1. Prepare five “unknown solutions” of food coloring and water for each group of students as follows:

A. 20 mL of water and 2 drops of yellow food coloring

B. 20 mL of water and 2 drops of brown food coloring

C. 20 mL of water

D. 20 mL of water and 5 drops of brown food coloring

E. 20 mL of water and 5 drops of yellow food coloring

2. Label the cups with their corresponding letter as listed above in bold.

Note: Test the solutions on paper before doing the experiment. Slight differences in food coloring may change the amounts needed to create an easy-to-see continuum of “stains.” See the Results Table for descriptions of what color each solution should be when applied to paper.


  1. Place the five solutions in five different locations or stations throughout the classroom.
  2. Divide the students into groups and have each group rotate to each of the stations to paint the teeth on their worksheet with each solution. The letter beside the teeth should match the letter on the cup of solution they use.
  3. When they have finished applying all of the solutions and they have dried, have students guess which solutions match the corresponding type of smoker according to the results table.
  4. Next, have the student fill out the reading worksheet using the results from the experiment.
  5. Reveal the results to the students and have the students cut out and correctly re-order their teeth.

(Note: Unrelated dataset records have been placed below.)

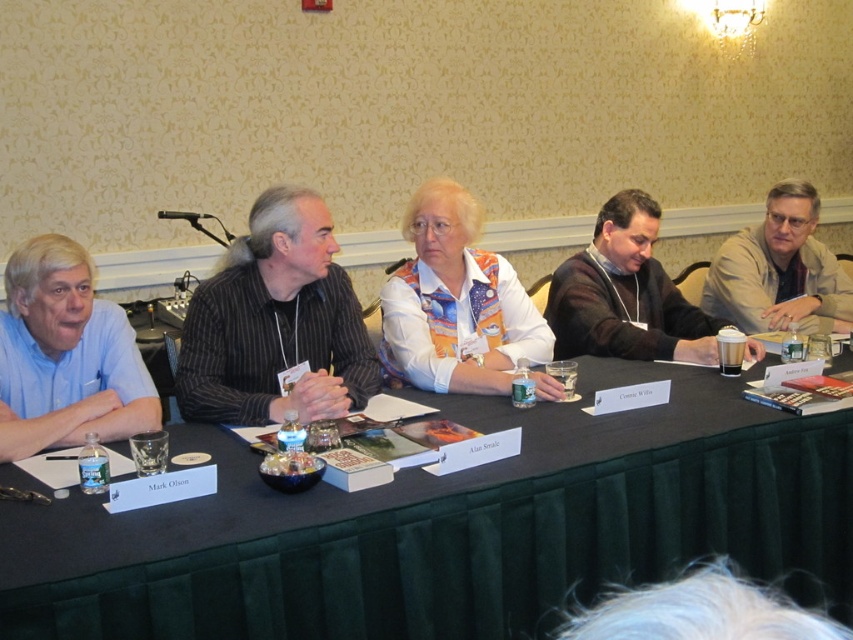 Question: Which object is the farthest from the blue shirt at left?

Choices:
 (A) dark brown sweater at center
 (B) white textured shirt at center

Answer: (A)

Question: Considering the relative positions of blue shirt at left and dark brown sweater at center in the image provided, where is blue shirt at left located with respect to dark brown sweater at center?

Choices:
 (A) left
 (B) right

Answer: (A)

Question: Is black striped shirt at center positioned in front of white textured shirt at center?

Choices:
 (A) yes
 (B) no

Answer: (A)

Question: Which point appears farthest from the camera in this image?

Choices:
 (A) (785, 218)
 (B) (572, 320)
 (C) (28, 445)

Answer: (A)

Question: Does green fabric table at center appear on the left side of white textured shirt at center?

Choices:
 (A) yes
 (B) no

Answer: (B)

Question: Which of the following is the farthest from the observer?

Choices:
 (A) (267, 240)
 (B) (432, 294)
 (C) (838, 316)

Answer: (C)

The order should depict the spectrum of smoking, beginning with the non-smoker and ending with the heavy smoker. Students may glue this order on a separate piece of paper, or you may wish to have them write numbers next to the teeth to order them


Discuss the following questions with the students. Which teeth are the most stained and why? How could someone avoid staining their teeth like this? If Ann only used tobacco for a short time, why are her teeth yellow? Explain to the students that Denisha’s teeth are the darkest and most stained from smoking cigarettes and that not smoking is the best defense against discolored teeth. Highlight that Ann’s teeth are slightly yellow because any tobacco use, no matter how little, can yellow teeth. Stains get worse over time, but the stains begin to form right after the start of tobacco use.